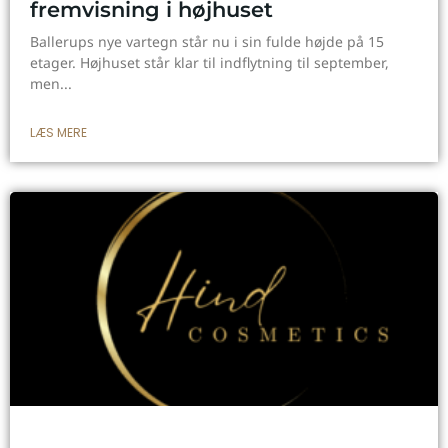
fremvisning i højhuset
Ballerups nye vartegn står nu i sin fulde højde på 15
etager. Højhuset står klar til indflytning til september,
men
LÆS MERE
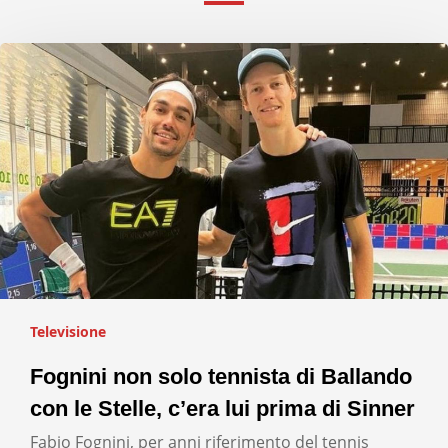
Televisione
Fognini non solo tennista di Ballando
con le Stelle, c’era lui prima di Sinner
Fabio Fognini, per anni riferimento del tennis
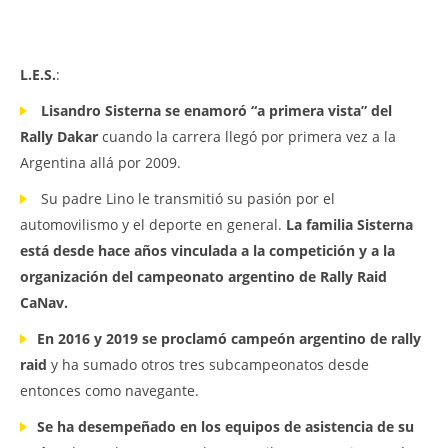
L.E.S.
:
Lisandro Sisterna se enamoró “a primera vista” del
Rally Dakar
cuando la carrera llegó por primera vez a la
Argentina allá por 2009.
Su padre Lino le transmitió su pasión por el
automovilismo y el deporte en general.
La familia Sisterna
está desde hace años vinculada a la competición y a la
organización del campeonato argentino de Rally Raid
CaNav.
En 2016 y 2019 se proclamó campeón argentino de rally
raid
y ha sumado otros tres subcampeonatos desde
entonces como navegante.
Se ha desempeñado en los equipos de asistencia de su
---*---
#### AIM OF THE TASK
For the string "står", return every line of the data where it appears.

#### EXPECTED OUTPUT
Ballerups nye vartegn står nu i sin fulde højde på 15
etager. Højhuset står klar til indflytning til september,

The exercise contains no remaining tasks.